- **Work instruction**:
Restate, word for word and with no pictures, the stretch of lines in the data below that begins at the line with "Лопатки для кутикул" and ends at the line with "com habilitação em Ciê", inclusive.

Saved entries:

▼

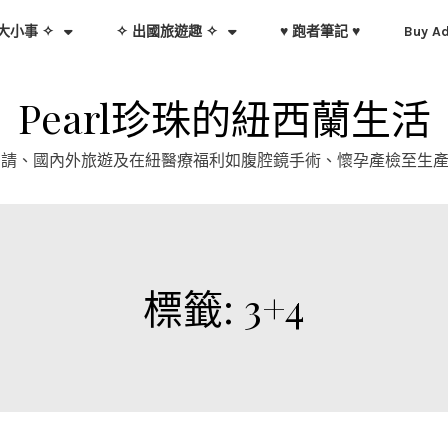
大小事 ✧
✧ 出國旅遊趣 ✧
♥ 跑者筆記 ♥
Buy A
Pearl珍珠的紐西蘭生活
證申請、國內外旅遊及在紐醫療福利如腹腔鏡手術、懷孕產檢至生
標籤:
3+4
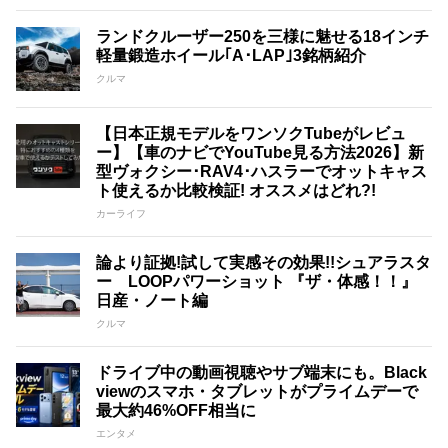
ランドクルーザー250を三様に魅せる18インチ
軽量鍛造ホイール｢A･LAP｣3銘柄紹介
クルマ
【日本正規モデルをワンソクTubeがレビュ
ー】【車のナビでYouTube見る方法2026】新
型ヴォクシー･RAV4･ハスラーでオットキャス
ト使えるか比較検証! オススメはどれ?!
カーライフ
論より証拠!試して実感その効果!!シュアラスタ
ー LOOPパワーショット 『ザ・体感！！』
日産・ノート編
クルマ
ドライブ中の動画視聴やサブ端末にも。Black
viewのスマホ・タブレットがプライムデーで
最大約46%OFF相当に
エンタメ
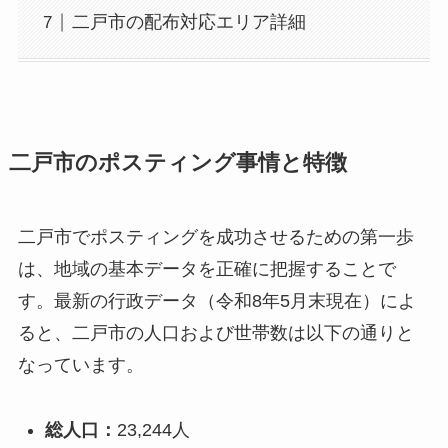
二戸市の配布対応エリア詳細
二戸市のポスティング事情と特徴
二戸市でポスティングを成功させるための第一歩
は、地域の基本データを正確に把握することで
す。最新の行政データ（令和8年5月末現在）によ
ると、二戸市の人口および世帯数は以下の通りと
なっています。
総人口：
23,244人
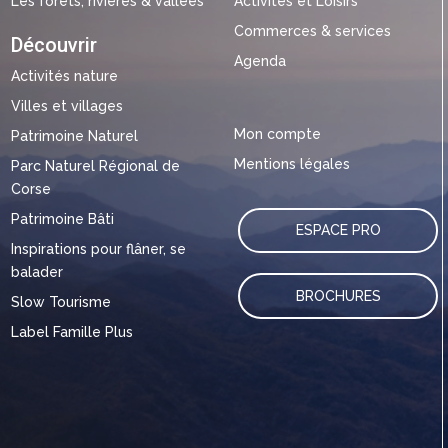
Les forêts, rivières & vallées
Activités et Loisirs
Commerces & services
Découvrir
Agenda
Activités nature
Villes et villages
Mon compte
Patrimoine Naturel
Mentions légales
Parc Naturel Régional de
Corse
Patrimoine Bâti
ESPACE PRO
Inspirations pour flâner, se
balader
BROCHURES
Slow Tourisme
Label Famille Plus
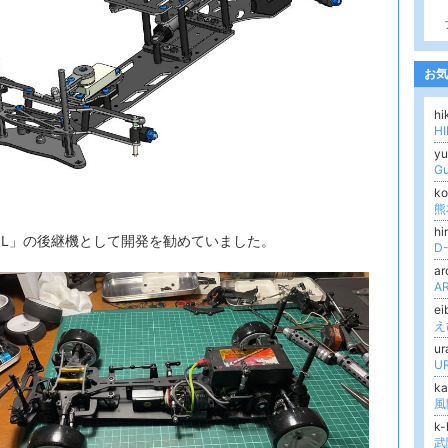
お気
hi
H
yu
G
k
は
熊
hi
OL」の後継機として開発を勧めていました。
D
ar
AR
e
え
u
UR
k
風
k-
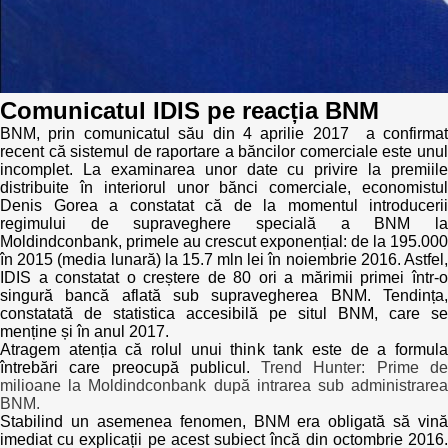
Politici regionale
Rapoarte
Bunele practici
Inițiative în derulare
Comunicatul IDIS pe reacția BNM
Laborator sociometric
BNM, prin comunicatul său din 4 aprilie 2017 a confirmat
Inițiative desfășurate
recent că sistemul de raportare a băncilor comerciale este unul
incomplet. La examinarea unor date cu privire la premiile
Transparența guvernării locale
Manual de proceduri
distribuite în interiorul unor bănci comerciale, economistul
Denis Gorea a constatat că de la momentul introducerii
People Watch
regimului de supraveghere specială a BNM la
Note & poziții​
Moldindconbank, primele au crescut exponențial: de la 195.000
în 2015 (media lunară) la 15.7 mln lei în noiembrie 2016. Astfel,
Proces democratic
Organigrama IDIS
IDIS a constatat o creștere de 80 ori a mărimii primei într-o
singură bancă aflată sub supravegherea BNM. Tendința,
Agenda Națională de Business
constatată de statistica accesibilă pe situl BNM, care se
Anunțuri
menține și în anul 2017.
Atragem atenția că rolul unui think tank este de a formula
Puterea hibridă
Consiliul consulativ internațional IDIS
întrebări care preocupă publicul.
Trend Hunter: Prime d
milioane la Moldindconbank după intrarea sub administrarea
BNM.
15 minute de realism economic
Stabilind un asemenea fenomen, BNM era obligată să vină
imediat cu explicații pe acest subiect încă din octombrie 2016.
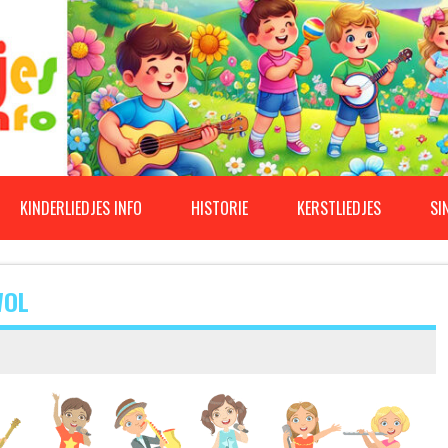
KINDERLIEDJES INFO
HISTORIE
KERSTLIEDJES
SI
WOL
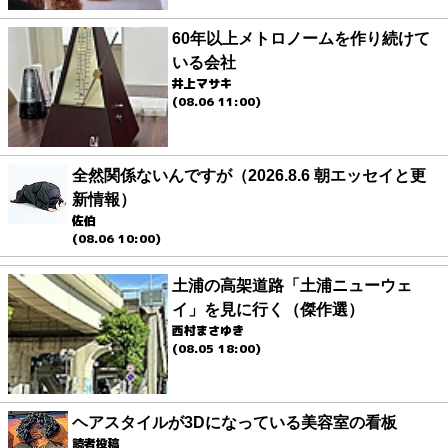
60年以上メトロノームを作り続けて
いる会社
井上マサキ
(08.06 11:00)
全然関係ないんですが（2026.8.6 朝エッセイと更
新情報）
佐伯
(08.06 10:00)
土浦の高架道路「土浦ニューウェ
イ」を見に行く（傑作選）
西村まさゆき
(08.05 18:00)
ヘアスタイルが3Dになっている美容室の看板
読者投稿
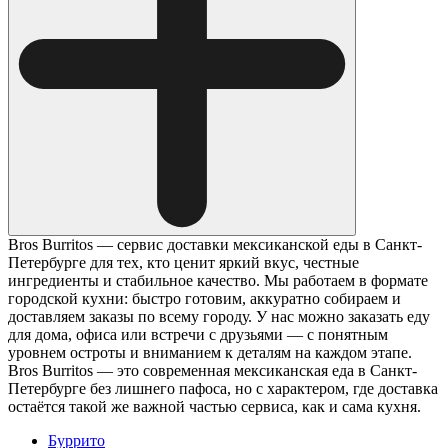
Bros Burritos — сервис доставки мексиканской еды в Санкт-
Петербурге для тех, кто ценит яркий вкус, честные
ингредиенты и стабильное качество. Мы работаем в формате
городской кухни: быстро готовим, аккуратно собираем и
доставляем заказы по всему городу. У нас можно заказать еду
для дома, офиса или встречи с друзьями — с понятным
уровнем остроты и вниманием к деталям на каждом этапе.
Bros Burritos — это современная мексиканская еда в Санкт-
Петербурге без лишнего пафоса, но с характером, где доставка
остаётся такой же важной частью сервиса, как и сама кухня.
Буррито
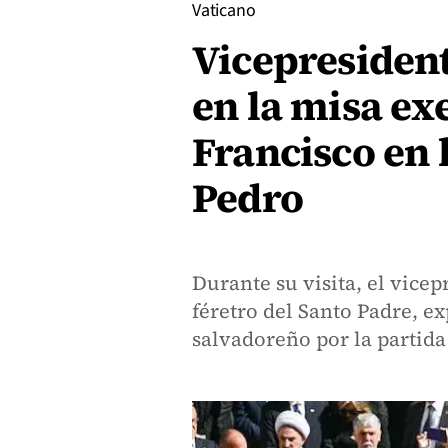
Vaticano
Vicepresident
en la misa ex
Francisco en 
Pedro
Durante su visita, el vice
féretro del Santo Padre, e
salvadoreño por la partida 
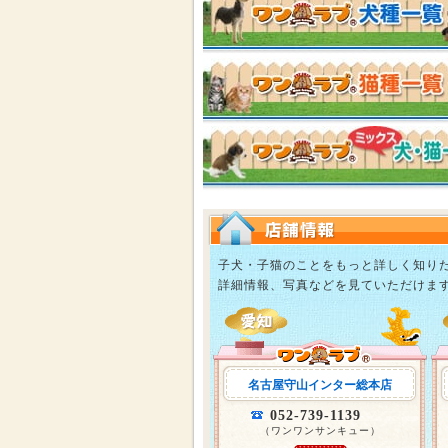
子犬・子猫のことをもっと詳しく知り
詳細情報、写真などを見ていただけま
名古屋守山インター総本店
052-739-1139
（ワンワンサンキュー）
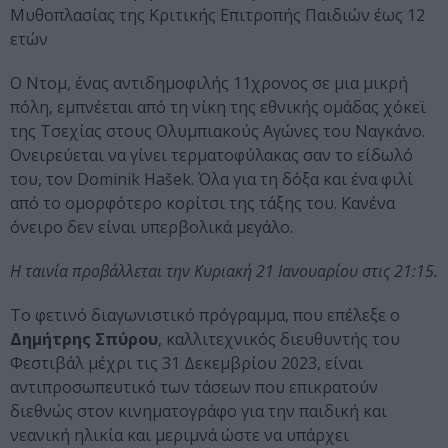
Μυθοπλασίας της Κριτικής Επιτροπής Παιδιών έως 12
ετών
Ο Ντομ, ένας αντιδημοφιλής 11χρονος σε μια μικρή
πόλη, εμπνέεται από τη νίκη της εθνικής ομάδας χόκεϊ
της Τσεχίας στους Ολυμπιακούς Αγώνες του Ναγκάνο.
Ονειρεύεται να γίνει τερματοφύλακας σαν το είδωλό
του, τον Dominik Hašek. Όλα για τη δόξα και ένα φιλί
από το ομορφότερο κορίτσι της τάξης του. Κανένα
όνειρο δεν είναι υπερβολικά μεγάλο.
Η ταινία προβάλλεται την Κυριακή 21 Ιανουαρίου στις 21:15.
Το φετινό διαγωνιστικό πρόγραμμα, που επέλεξε ο
Δημήτρης Σπύρου
, καλλιτεχνικός διευθυντής του
Φεστιβάλ μέχρι τις 31 Δεκεμβρίου 2023, είναι
αντιπροσωπευτικό των τάσεων που επικρατούν
διεθνώς στον κινηματογράφο για την παιδική και
νεανική ηλικία και μεριμνά ώστε να υπάρχει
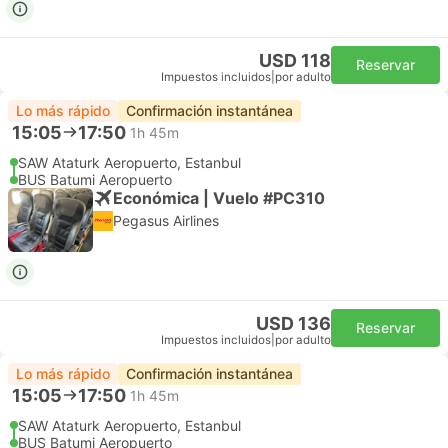
USD 118
Reservar
Impuestos incluidos
|
por adulto
Lo más rápido
Confirmación instantánea
15:05
17:50
1h 45m
SAW Ataturk Aeropuerto, Estanbul
BUS Batumi Aeropuerto
Económica | Vuelo #PC310
Pegasus Airlines
USD 136
Reservar
Impuestos incluidos
|
por adulto
Lo más rápido
Confirmación instantánea
15:05
17:50
1h 45m
SAW Ataturk Aeropuerto, Estanbul
BUS Batumi Aeropuerto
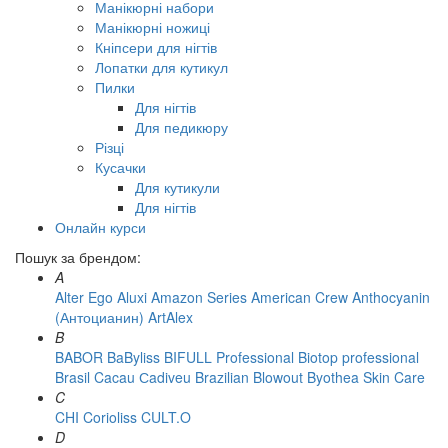
Манікюрні набори
Манікюрні ножиці
Кніпсери для нігтів
Лопатки для кутикул
Пилки
Для нігтів
Для педикюру
Різці
Кусачки
Для кутикули
Для нігтів
Онлайн курси
Пошук за брендом:
A
Alter Ego
Aluxi
Amazon Series
American Crew
Anthocyanin
(Антоцианин)
ArtAlex
B
BABOR
BaByliss
BIFULL Professional
Biotop professional
Brasil Cacau Сadiveu
Brazilian Blowout
Byothea Skin Care
C
CHI
Corioliss
CULT.O
D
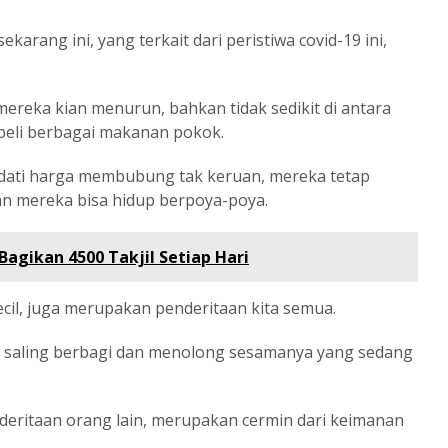
karang ini, yang terkait dari peristiwa covid-19 ini,
mereka kian menurun, bahkan tidak sedikit di antara
eli berbagai makanan pokok.
dati harga membubung tak keruan, mereka tetap
 mereka bisa hidup berpoya-poya.
Bagikan 4500 Takjil Setiap Hari
ecil, juga merupakan penderitaan kita semua.
n saling berbagi dan menolong sesamanya yang sedang
eritaan orang lain, merupakan cermin dari keimanan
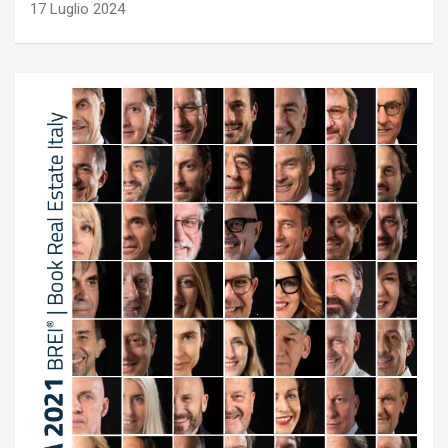
17 Luglio 2024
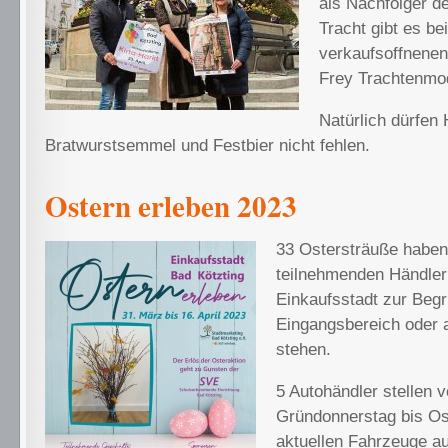
als Nachfolger d
Tracht gibt es be
verkaufsoffnenen
Frey Trachtenmo
Natürlich dürfen
Bratwurstsemmel und Festbier nicht fehlen.
Ostern erleben 2023
33 Ostersträuße haben
teilnehmenden Händler
Einkaufsstadt zur Beg
Eingangsbereich oder 
stehen.
5 Autohändler stellen 
Gründonnerstag bis Os
aktuellen Fahrzeuge au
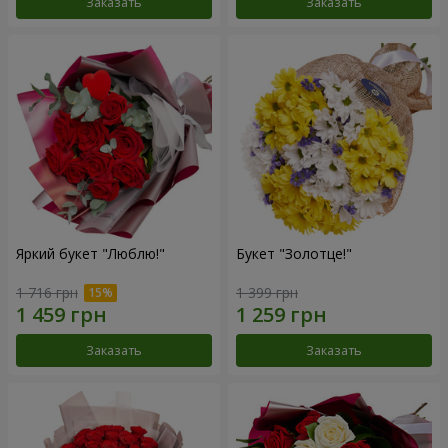
Заказать
Заказать
Яркий букет "Люблю!"
Букет "Золотце!"
1 716 грн
1 399 грн
Заказать
Заказать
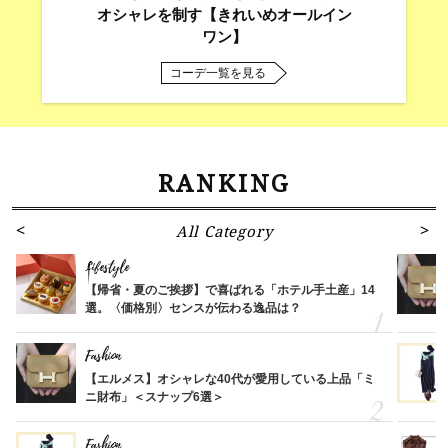
オシャレを制す【きれいめオールイン
ワン】
コーデ一覧を見る
RANKING
All Category
Lifestyle
【帰省・夏のご挨拶】で喜ばれる「ホテル手土産」14
選。〈価格別〉センスが伝わる逸品は？
Fashion
【エルメス】オシャレな40代が愛用している上品「ミ
ニ財布」＜スナップ6選＞
Fashion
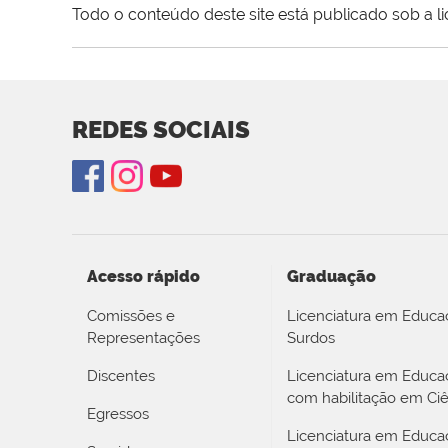
Todo o conteúdo deste site está publicado sob a l
REDES SOCIAIS
Acesso rápido
Graduação
Comissões e
Licenciatura em Educa
Representações
Surdos
Discentes
Licenciatura em Educ
com habilitação em Ciê
Egressos
Licenciatura em Educa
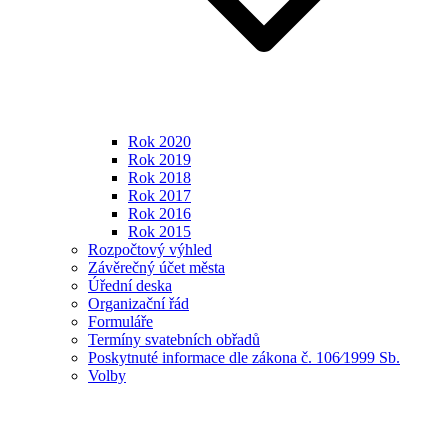
Rok 2020
Rok 2019
Rok 2018
Rok 2017
Rok 2016
Rok 2015
Rozpočtový výhled
Závěrečný účet města
Úřední deska
Organizační řád
Formuláře
Termíny svatebních obřadů
Poskytnuté informace dle zákona č. 106⁄1999 Sb.
Volby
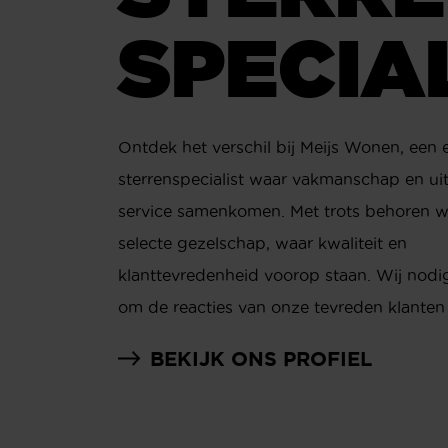
SPECIA
​​Ontdek het verschil bij Meijs Wonen, een
sterrenspecialist waar vakmanschap en u
service samenkomen. Met trots behoren we
selecte gezelschap, waar kwaliteit en
klanttevredenheid voorop staan. Wij nodig
om de reacties van onze tevreden klanten 
BEKIJK ONS PROFIEL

▲

- **Your response**:
Лопатки для кутикул
Пилки
Для нігтів
Для педикюру
Різці
Кусачки
Для кутикули
Для нігтів
Онлайн курси
Пошук за брендом:
A
Alter Ego
Aluxi
Amazon Series
American Crew
Anthocyanin
(Антоцианин)
ArtAlex
B
BABOR
BaByliss
BIFULL Professional
Biotop professional
Brasil Cacau Сadiveu
Brazilian Blowout
Byothea Skin Care
C
CHI
Corioliss
CULT.O
D
karang ini, yang terkait dari peristiwa covid-19 ini,
mereka kian menurun, bahkan tidak sedikit di antara
eli berbagai makanan pokok.
dati harga membubung tak keruan, mereka tetap
 mereka bisa hidup berpoya-poya.
Bagikan 4500 Takjil Setiap Hari
ecil, juga merupakan penderitaan kita semua.
n saling berbagi dan menolong sesamanya yang sedang
eritaan orang lain, merupakan cermin dari keimanan
17 Luglio 2024
als Nachfolger d
Tracht gibt es be
verkaufsoffnenen
Frey Trachtenmo
Natürlich dürfen
Bratwurstsemmel und Festbier nicht fehlen.
Ostern erleben 2023
33 Ostersträuße haben
teilnehmenden Händler
Einkaufsstadt zur Beg
Eingangsbereich oder 
stehen.
5 Autohändler stellen 
Gründonnerstag bis Os
aktuellen Fahrzeuge au
Заказать
Заказать
Яркий букет "Люблю!"
Букет "Золотце!"
1 716 грн
1 399 грн
Заказать
Заказать
オシャレを制す【きれいめオールイン
ワン】
コーデ一覧を見る
RANKING
All Category
Lifestyle
【帰省・夏のご挨拶】で喜ばれる「ホテル手土産」14
選。〈価格別〉センスが伝わる逸品は？
Fashion
【エルメス】オシャレな40代が愛用している上品「ミ
ニ財布」＜スナップ6選＞
Fashion
Todo o conteúdo deste site está publicado sob a l
REDES SOCIAIS
Acesso rápido
Graduação
Comissões e
Licenciatura em Educa
Representações
Surdos
Discentes
Licenciatura em Educ
com habilitação em Ciê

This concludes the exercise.